Across the entries below, count the lines in which the word "ABIERTAS" occurs. Reply with the count alone.

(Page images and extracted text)
▬▬▬▬▬▬▬▬▬▬
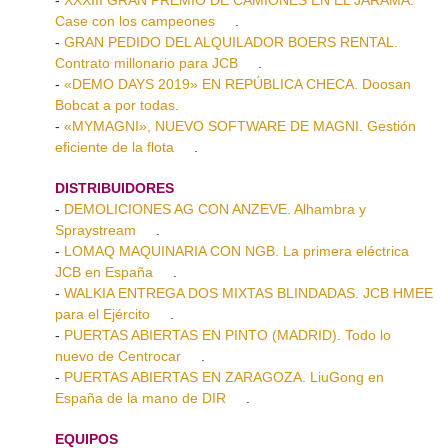
Case con los campeones
.
-
GRAN PEDIDO DEL ALQUILADOR BOERS RENTAL.
Contrato millonario para JCB
.
-
«DEMO DAYS 2019» EN REPÚBLICA CHECA. Doosan
Bobcat a por todas.
-
«MYMAGNI», NUEVO SOFTWARE DE MAGNI. Gestión
eficiente de la flota
.
DISTRIBUIDORES
-
DEMOLICIONES AG CON ANZEVE. Alhambra y
Spraystream
.
-
LOMAQ MAQUINARIA CON NGB. La primera eléctrica
JCB en España
.
-
WALKIA ENTREGA DOS MIXTAS BLINDADAS. JCB HMEE
para el Ejército
.
-
PUERTAS ABIERTAS EN PINTO (MADRID). Todo lo
nuevo de Centrocar
.
-
PUERTAS ABIERTAS EN ZARAGOZA. LiuGong en
España de la mano de DIR
.
EQUIPOS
▬▬▬▬▬▬▬▬▬▬
▶ Expected output: 2